On Williamsburg’s South Side, busted ballot booths and missing or misspelled names in the registrations books meant that many voters had to resort to paper affidavit ballots, said site coordinator Cleibis Pena. At 9 p.m., some 150 paper ballots were counted out of the more than 2,000 voters that had passed through P.S. 19’s gym.

But many of the voters also balked at using the flimsy-looking papers. Especially for some Latinos, Pena said, the process was a little too reminiscent of sketchy elections they remember all too well from the past. “They remember that paper ballots had little value in their home country,” she said. “We lost quite a few voters that way today.”

At polling places in Brighton Beach, the very act of voting remained mysterious to some first-time Russian voters, especially since the Board of Elections hasn’t yet provided Russian-speaking poll watchers to assist them.

“Chaos.
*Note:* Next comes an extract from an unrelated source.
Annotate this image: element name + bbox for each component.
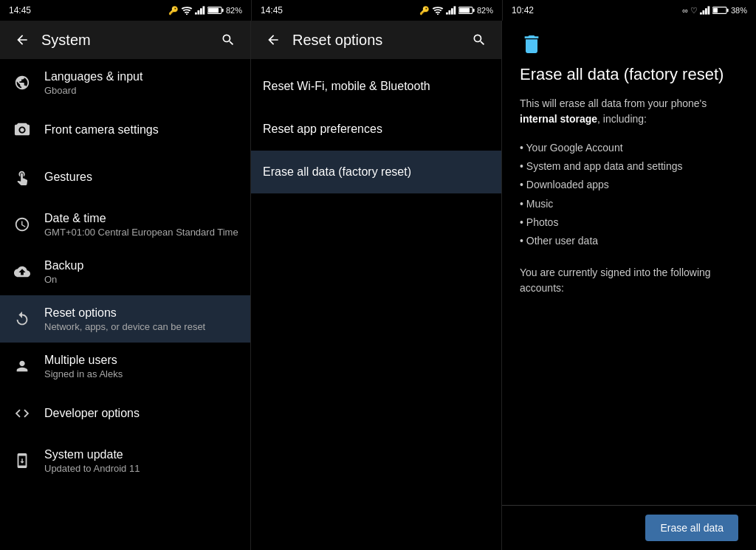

Armageddon,” said a haggard Alex Yakubson, the only Russian-speaking poll worker at a packed site at Brighton Beach Library. “The turnout of the Russian voters is unprecedented, and we can’t handle it.”
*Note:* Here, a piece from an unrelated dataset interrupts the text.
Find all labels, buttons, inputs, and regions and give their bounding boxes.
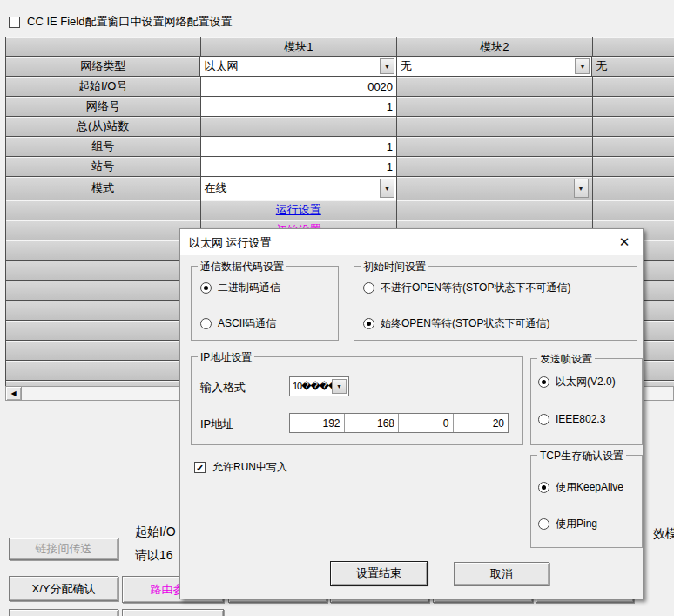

Rozalia Krashenaya came to the Shorefront Y on Coney Island Avenue to vote for Alec Brook-Krasny, a Russian community leader and businessman who is a write-in candidate for the State Assembly. Krashenaya said she didn’t understand the poll worker who explained how to write in her vote. And when she asked for clarification, he got testy. “He said my time was up and told me to go,” Krashenaya said. “It’s such a shame. I want to cry.”

Russians, though, must cope with problems beyond snippy poll workers: Outside the Shorefront Y, many Russians were asking how to spell Brook-Krasny’s name. Since many of these voters know only the Cyrillic alphabet, and they find even basic writing and reading in English difficult, Brook-Krasny supporters distributed rubber stamps embossed with the candidate’s name, so that all the write-in voters could vote without writing.
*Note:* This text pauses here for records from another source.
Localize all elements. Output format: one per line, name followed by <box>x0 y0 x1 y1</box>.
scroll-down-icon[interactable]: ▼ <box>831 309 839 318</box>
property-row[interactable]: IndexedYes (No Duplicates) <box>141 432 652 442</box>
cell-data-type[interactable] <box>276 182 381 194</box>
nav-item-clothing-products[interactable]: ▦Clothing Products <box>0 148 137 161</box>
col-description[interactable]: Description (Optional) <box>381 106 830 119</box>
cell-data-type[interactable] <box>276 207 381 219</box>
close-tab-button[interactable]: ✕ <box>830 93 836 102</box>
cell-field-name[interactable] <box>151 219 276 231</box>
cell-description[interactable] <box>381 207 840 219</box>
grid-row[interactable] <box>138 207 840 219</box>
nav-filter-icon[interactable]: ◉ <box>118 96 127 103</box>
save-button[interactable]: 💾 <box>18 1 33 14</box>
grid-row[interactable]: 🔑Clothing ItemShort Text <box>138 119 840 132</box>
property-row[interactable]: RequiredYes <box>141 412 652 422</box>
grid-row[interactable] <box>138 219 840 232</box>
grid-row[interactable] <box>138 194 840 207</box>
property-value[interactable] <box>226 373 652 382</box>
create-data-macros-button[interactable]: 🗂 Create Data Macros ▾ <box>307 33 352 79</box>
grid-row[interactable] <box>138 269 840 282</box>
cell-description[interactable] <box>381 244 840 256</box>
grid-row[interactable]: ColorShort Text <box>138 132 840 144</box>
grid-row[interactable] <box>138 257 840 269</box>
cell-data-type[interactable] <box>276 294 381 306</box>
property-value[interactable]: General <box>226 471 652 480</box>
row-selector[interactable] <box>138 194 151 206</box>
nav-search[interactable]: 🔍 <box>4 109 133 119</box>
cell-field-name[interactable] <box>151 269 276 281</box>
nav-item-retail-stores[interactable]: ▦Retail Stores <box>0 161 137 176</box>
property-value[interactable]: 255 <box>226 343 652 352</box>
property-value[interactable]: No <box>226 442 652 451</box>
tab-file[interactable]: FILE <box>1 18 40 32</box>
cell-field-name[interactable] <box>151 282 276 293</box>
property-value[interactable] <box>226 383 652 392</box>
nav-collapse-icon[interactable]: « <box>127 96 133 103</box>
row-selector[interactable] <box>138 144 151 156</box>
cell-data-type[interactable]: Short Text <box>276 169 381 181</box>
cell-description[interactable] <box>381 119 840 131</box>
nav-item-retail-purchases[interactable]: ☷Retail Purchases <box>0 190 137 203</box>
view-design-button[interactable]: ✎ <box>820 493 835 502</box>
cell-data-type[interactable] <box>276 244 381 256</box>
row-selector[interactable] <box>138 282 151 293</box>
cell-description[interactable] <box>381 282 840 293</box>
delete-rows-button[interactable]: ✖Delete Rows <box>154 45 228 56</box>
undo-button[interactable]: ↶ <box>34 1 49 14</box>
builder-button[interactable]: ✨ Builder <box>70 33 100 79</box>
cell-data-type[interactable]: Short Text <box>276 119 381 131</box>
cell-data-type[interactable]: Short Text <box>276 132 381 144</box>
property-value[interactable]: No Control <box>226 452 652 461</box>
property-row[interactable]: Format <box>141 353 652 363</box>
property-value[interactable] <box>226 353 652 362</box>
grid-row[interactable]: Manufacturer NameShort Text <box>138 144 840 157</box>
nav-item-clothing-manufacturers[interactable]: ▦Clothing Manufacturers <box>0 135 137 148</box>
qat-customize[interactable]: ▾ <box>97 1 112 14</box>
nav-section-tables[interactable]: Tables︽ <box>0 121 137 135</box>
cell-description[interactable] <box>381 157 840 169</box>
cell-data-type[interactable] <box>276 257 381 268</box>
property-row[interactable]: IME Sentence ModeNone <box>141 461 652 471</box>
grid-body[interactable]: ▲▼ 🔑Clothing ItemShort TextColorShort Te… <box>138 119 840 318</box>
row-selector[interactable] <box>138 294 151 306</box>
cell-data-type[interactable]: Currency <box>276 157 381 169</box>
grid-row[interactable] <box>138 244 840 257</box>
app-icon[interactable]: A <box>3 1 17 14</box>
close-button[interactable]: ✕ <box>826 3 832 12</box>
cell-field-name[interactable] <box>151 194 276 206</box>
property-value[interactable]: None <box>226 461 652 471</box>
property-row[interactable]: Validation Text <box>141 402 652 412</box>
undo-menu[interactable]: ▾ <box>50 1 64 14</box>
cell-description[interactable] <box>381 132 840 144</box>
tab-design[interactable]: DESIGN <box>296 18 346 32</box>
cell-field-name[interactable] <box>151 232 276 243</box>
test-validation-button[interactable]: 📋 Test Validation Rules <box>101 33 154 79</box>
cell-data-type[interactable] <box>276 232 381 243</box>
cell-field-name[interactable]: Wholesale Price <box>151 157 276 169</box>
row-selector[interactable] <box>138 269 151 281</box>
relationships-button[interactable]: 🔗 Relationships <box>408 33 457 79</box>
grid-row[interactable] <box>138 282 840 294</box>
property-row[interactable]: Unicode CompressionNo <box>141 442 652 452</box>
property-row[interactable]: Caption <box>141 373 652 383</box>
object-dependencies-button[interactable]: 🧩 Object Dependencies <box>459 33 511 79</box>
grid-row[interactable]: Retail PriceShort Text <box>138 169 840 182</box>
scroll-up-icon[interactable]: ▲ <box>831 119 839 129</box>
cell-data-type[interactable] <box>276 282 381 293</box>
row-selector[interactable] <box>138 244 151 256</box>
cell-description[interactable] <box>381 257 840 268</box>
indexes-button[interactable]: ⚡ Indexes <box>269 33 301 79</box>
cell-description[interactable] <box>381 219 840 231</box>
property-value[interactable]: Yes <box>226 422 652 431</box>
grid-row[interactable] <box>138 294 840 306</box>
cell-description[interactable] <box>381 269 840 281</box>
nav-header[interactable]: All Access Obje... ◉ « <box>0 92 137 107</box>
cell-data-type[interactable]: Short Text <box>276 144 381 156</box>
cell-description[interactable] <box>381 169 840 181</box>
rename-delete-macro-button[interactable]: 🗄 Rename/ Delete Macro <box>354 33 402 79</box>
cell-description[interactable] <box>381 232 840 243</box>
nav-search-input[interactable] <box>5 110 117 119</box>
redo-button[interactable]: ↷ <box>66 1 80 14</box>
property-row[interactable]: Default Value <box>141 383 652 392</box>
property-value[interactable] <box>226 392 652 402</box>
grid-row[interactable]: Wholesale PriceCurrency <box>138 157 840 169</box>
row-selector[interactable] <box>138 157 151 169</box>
At J.H.S.189 in Flushing, Queens, about a hundred votes had been cast before center coordinator Oliver Tan reported to the Board of Elections that the words in Chinese for “Democrat” and “Republican” had been transposed in two places on the wall posters, and on some of the columns on six of the 10 ballot machines.

Quickly, workers at the center put masking tape over the wrong Chinese characters on the machines, and fixed all the translations on the wall posters with blue ballpoint pens. “Hopefully not too many people noticed,” said the 22-year-old Tan.

The printing problem “was widespread throughout Flushing,” Tan said, affecting many machines with Chinese translations. But the typo didn’t seem to derail Flushing voters. Hong Chang, a voter who spoke very little English, said he didn’t even notice the error. He and six other voters all had the same reaction: No one knew, no one told them, and no one cared.